WORK TO BE COMPLETED |
The lines to copy are those in the listing below that contain the word "mundo".
::::
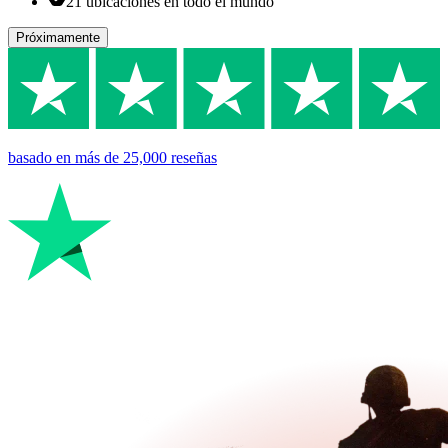
21 ubicaciones en todo el mundo
Próximamente
basado en
más de 25,000
reseñas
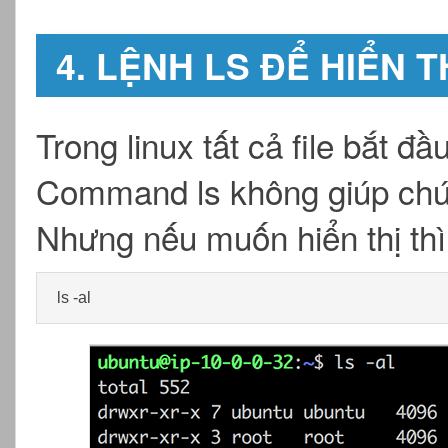
4. LỆNH LS ĐỂ HIỂN T
Trong linux tất cả file bắt đầu
Command ls không giúp chúng
Nhưng nếu muốn hiển thị thì 
ls -al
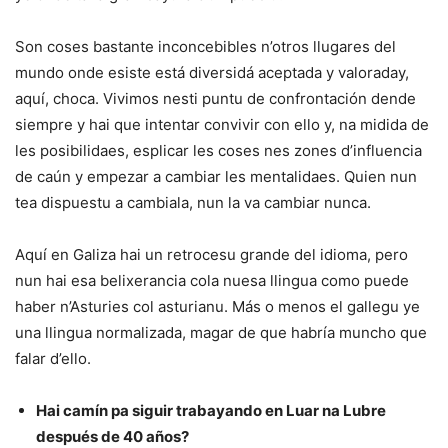
Son coses bastante inconcebibles n’otros llugares del
mundo onde esiste está diversidá aceptada y valoraday,
aquí, choca. Vivimos nesti puntu de confrontación dende
siempre y hai que intentar convivir con ello y, na midida de
les posibilidaes, esplicar les coses nes zones d’influencia
de caún y empezar a cambiar les mentalidaes. Quien nun
tea dispuestu a cambiala, nun la va cambiar nunca.
Aquí en Galiza hai un retrocesu grande del idioma, pero
nun hai esa belixerancia cola nuesa llingua como puede
haber n’Asturies col asturianu. Más o menos el gallegu ye
una llingua normalizada, magar de que habría muncho que
falar d’ello.
Hai camín pa siguir trabayando en Luar na Lubre
después de 40 años?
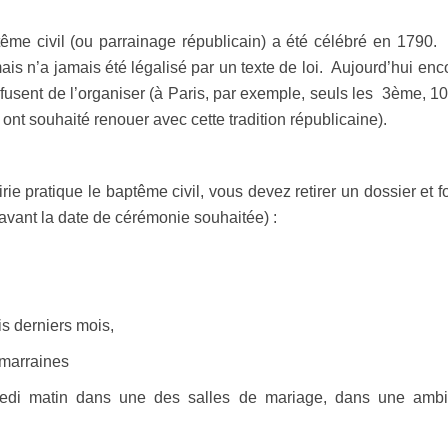
tême civil (ou parrainage républicain) a été célébré en 1790. I
s n’a jamais été légalisé par un texte de loi. Aujourd’hui encor
refusent de l’organiser (à Paris, par exemple, seuls les 3ème, 1
 souhaité renouer avec cette tradition républicaine).
e pratique le baptême civil, vous devez retirer un dossier et fo
 avant la date de cérémonie souhaitée) :
is derniers mois,
 marraines
edi matin dans une des salles de mariage, dans une amb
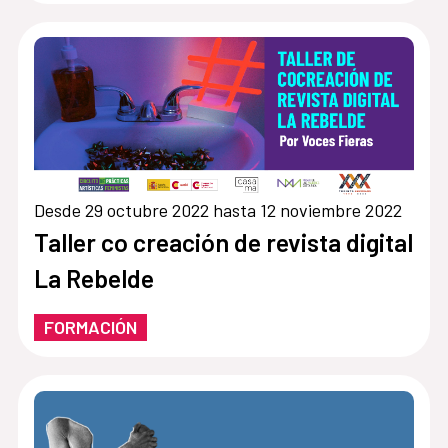
Desde 29 octubre 2022 hasta 12 noviembre 2022
Taller co creación de revista digital
La Rebelde
FORMACIÓN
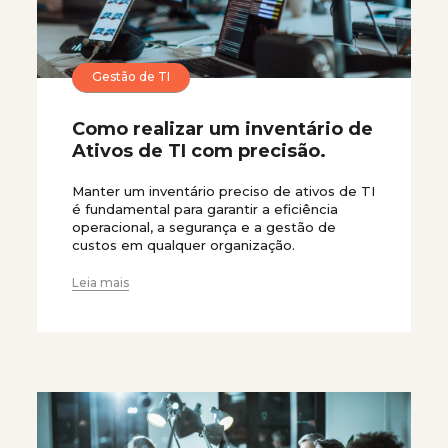
Gestão de TI
Como realizar um inventário de
Ativos de TI com precisão.
Manter um inventário preciso de ativos de TI
é fundamental para garantir a eficiência
operacional, a segurança e a gestão de
custos em qualquer organização.
Leia mais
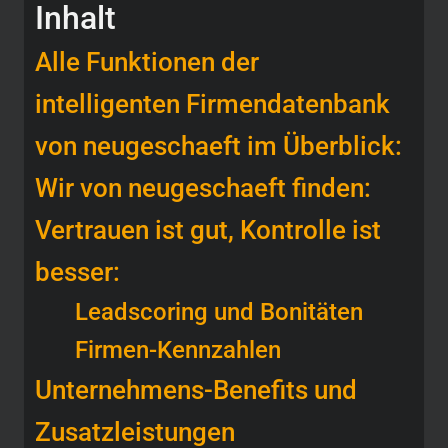
Inhalt
Alle Funktionen der
intelligenten Firmendatenbank
von neugeschaeft im Überblick:
Wir von neugeschaeft finden:
Vertrauen ist gut, Kontrolle ist
besser:
Leadscoring und Bonitäten
Firmen-Kennzahlen
Unternehmens-Benefits und
Zusatzleistungen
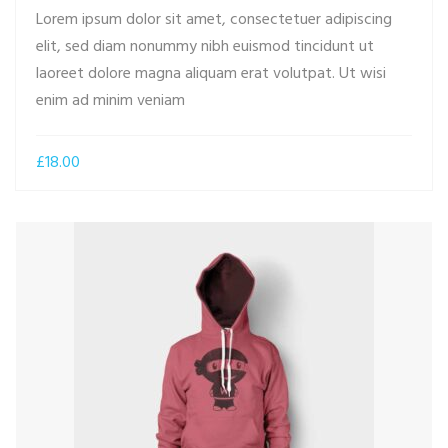
Lorem ipsum dolor sit amet, consectetuer adipiscing
elit, sed diam nonummy nibh euismod tincidunt ut
laoreet dolore magna aliquam erat volutpat. Ut wisi
ADD TO CART
enim ad minim veniam
£
18.00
::::
TASK SOLUTION |
21 ubicaciones en todo el mundo
mundo onde esiste está diversidá aceptada y valoraday,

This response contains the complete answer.